SQL Server INSERT, Scope_Identity() and physical writing to disc - sql-server

I have a stored procedure that does, among other stuff, some inserts in different table inside a loop. See the example below for clearer understanding:
INSERT INTO T1 VALUES ('something')
SET #MyID = Scope_Identity()
... some stuff go here
INSERT INTO T2 VALUES (#MyID, 'something else')
... The rest of the procedure
These two tables (T1 and T2) have an IDENTITY(1, 1) column in each one of them, let's call them ID1 and ID2; however, after running the procedure in our production database (very busy database) and having more than 6250 records in each table, I have noticed one incident where ID1 does not match ID2! Although normally for each record inserted in T1, there is record inserted in T2 and the identity column in both is incremented consistently.
The "wrong" records were something like that:
ID1 Col1
---- ---------
4709 data-4709
4710 data-4710
ID2 ID1 Col1
---- ---- ---------
4709 4710 data-4710
4710 4709 data-4709
Note the "inverted", ID1 in the second table.
Knowing not that much about SQL Server underneath operations, I have put the following "theory", maybe someone can correct me on this.
What I think is that because the loop is faster than physically writing to the table, and/or maybe some other thing delayed the writing process, the records were buffered.
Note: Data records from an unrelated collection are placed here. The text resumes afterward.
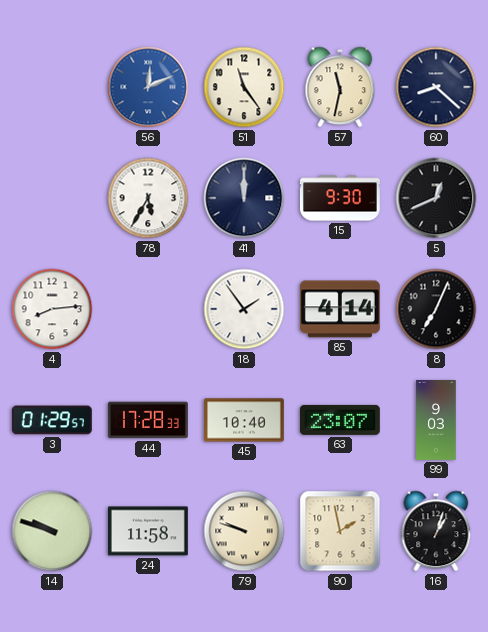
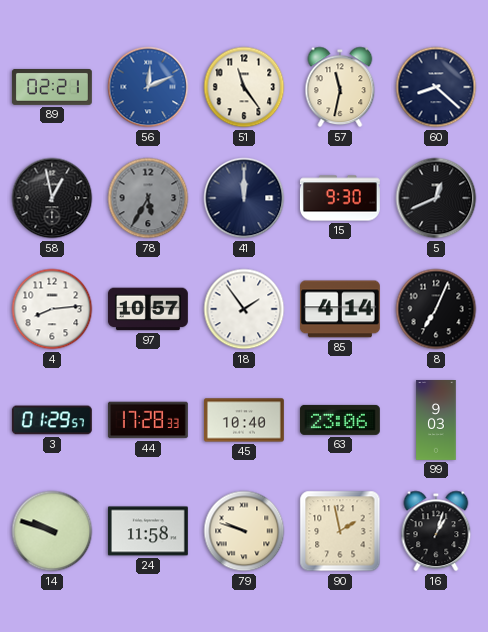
89: none -> 02:21
58: none -> 12:58
78 dial: white -> grey
97: none -> 10:57
63: 23:07 -> 23:06
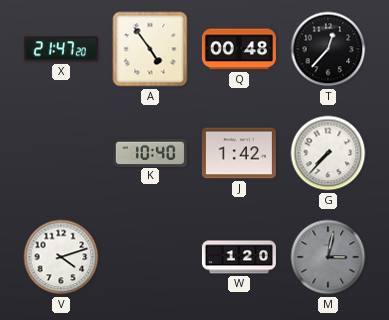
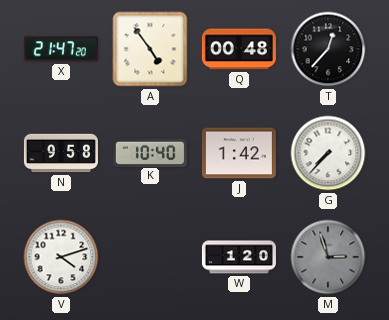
N: none -> 9:58
M: 3:02 -> 2:57
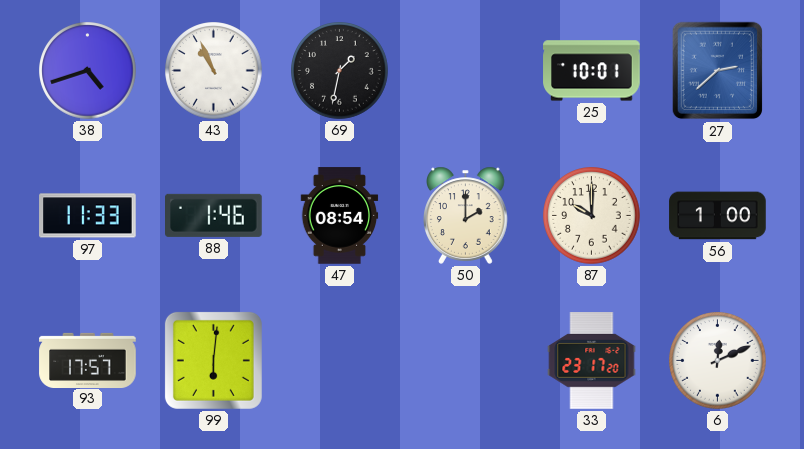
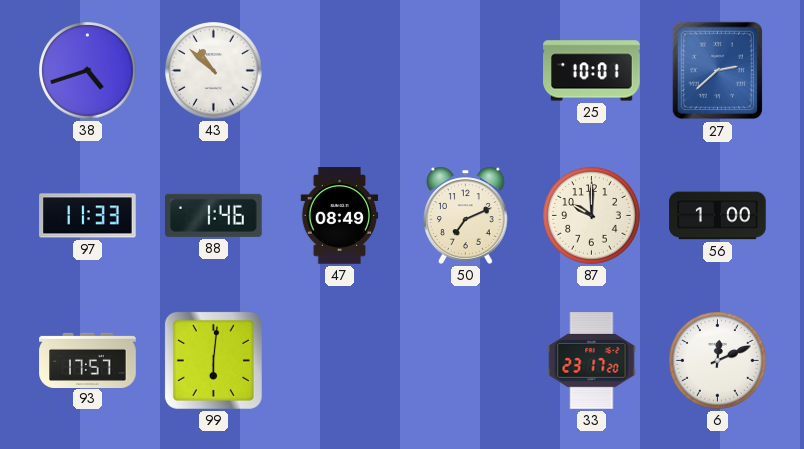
43: 10:56 -> 10:52
69: 1:32 -> none
47: 08:54 -> 08:49
50: 2:00 -> 7:11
When it comes the time to write them, they were wrote in no particular order.
Is that even possible if no, how to explain the above mentioned scenario?
If yes, then I have another question to rise. What if the first insert (from the code above) got delayed? Doesn't that mean I won't get the correct IDENTITY to insert into the second table? If the answer of this is also yes, what can I do to insure the insertion in the two tables will happen in sequence with the correct IDENTITY?
I appreciate any comment and information that help me understand this.
Thanks in advance.

There is no way you can rely on IDENTITY to solve this for your second table. If you care about the generated primary key value for that row, you should generate itself.
IDENTITY is a way of saying "I don't want the hassle of generating a key myself, just do it for me, and I'll ask for the generated value if and when I need it".
What could be happening here is that two threads are inserting the rows at the same time, none of them have committed yet, so you get this scenario:
Thread 1 Thread 2
get id for table 1 = 4709
get id for table 1 = 4710
insert row for table 1
insert row for table 1
get id for table 2 = 4709
get id for table 2 = 4710
insert row for table 2
insert row for table 1
You have two ways to solve your problem:
Remove IDENTITY for the primary key in the second table
Use SET IDENTITY_INSERT ON to allow you to provide a key for it, while keeping the IDENTITY setting
In this case, however, I would use method nbr. 1. Method nbr. 2 is usually used when importing data into an empty table. You don't want the risk of the database auto-generating an ID you later on want to use yourself (since it comes from the first table), and so you should disable IDENTITY setting on the primary key of the second table.
Or you could try to avoid relying on the key for that table at all, since you have a foreign key reference, do you really need the key values to be the same?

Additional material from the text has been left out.